Feature: add blobless clone option
Problem
GDK clones of gitlab-org/gitlab are slow
Solution
Idea: allow passing an option to gdk so that it does a blobless clone.
https://git-scm.com/docs/git-clone#Documentation/git-clone.txt---filterltfilter-specgt
A blobless clone has the benefits of a shallow clone without the downsides. A more detailed description is in this blog post.
More detail
GDK already provides the option to install with shallow clone.
The benefit of this approach is that it is faster than a regular clone. A GitLab contributor recently reported in Slack that cloning gitlab-org/gitlab was taking over an hour so speedier clones are helpful for developer efficiency.
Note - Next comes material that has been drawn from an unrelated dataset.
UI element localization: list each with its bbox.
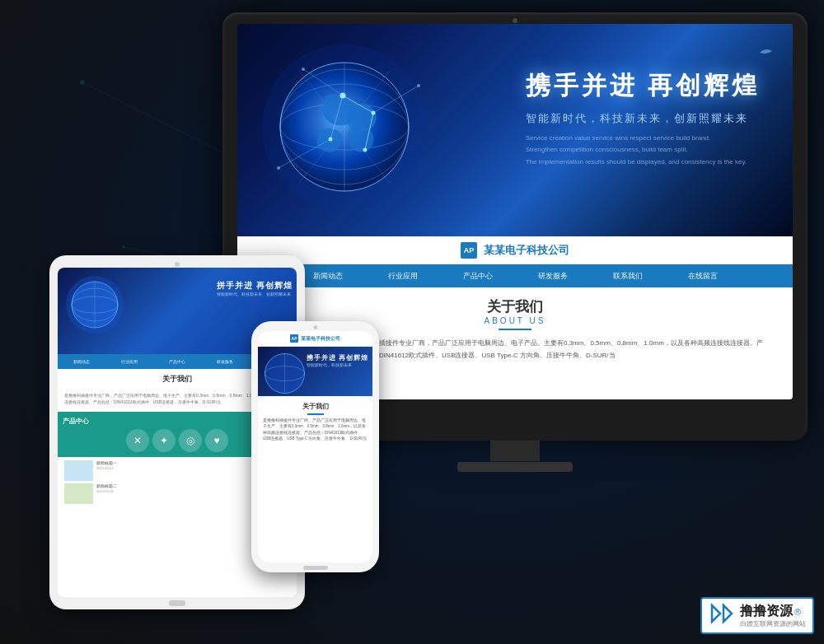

Shallow clones do have downsides, though:
- Since the commit history is truncated, commands such as git merge-base or git log show different results than they would in a full clone
- A git fetch operation in a shallow clone might end up downloading an almost-full commit history
As the GitHub blog says:
For these reasons we do not recommend shallow clones except for builds that delete the repository immediately afterwards. Fetching from shallow clones can cause more harm than good
Blobless clones, on the other hand, do not have these problems:
when running git fetch in a blobless clone, the server only sends the new commits and trees. The new blobs are downloaded only after a git checkout
blobless clones can perform commands like git merge-base, git log, or even git log -- with the same performance as a full clone.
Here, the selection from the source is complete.